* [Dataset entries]

=== Section Start ===

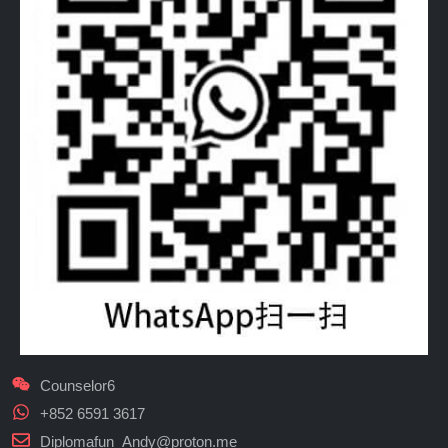
Counselor6
+852 6591 3617
Diplomafun_Andy@proton.me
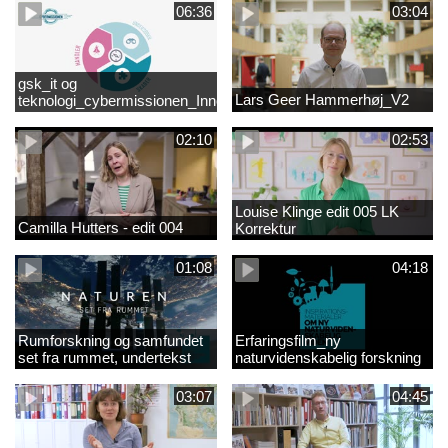
06:36
03:04
gsk_it og
Lars Geer Hammerhøj_V2
teknologi_cybermissionen_Innovationscirklen
02:10
02:53
Louise Klinge edit 005 LK
Camilla Hutters - edit 004
Korrektur
01:08
04:18
Rumforskning og samfundet
Erfaringsfilm_ny
set fra rummet, undertekst
naturvidenskabelig forskning
03:07
04:45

=== Section End ===

* [Problem description]
Retype every entry above exactly and, please, skip the pictures.

* [Finished task]
Counselor6
+852 6591 3617
Diplomafun_Andy@proton.me
06:36
03:04
gsk_it og
Lars Geer Hammerhøj_V2
teknologi_cybermissionen_Innovationscirklen
02:10
02:53
Louise Klinge edit 005 LK
Camilla Hutters - edit 004
Korrektur
01:08
04:18
Rumforskning og samfundet
Erfaringsfilm_ny
set fra rummet, undertekst
naturvidenskabelig forskning
03:07
04:45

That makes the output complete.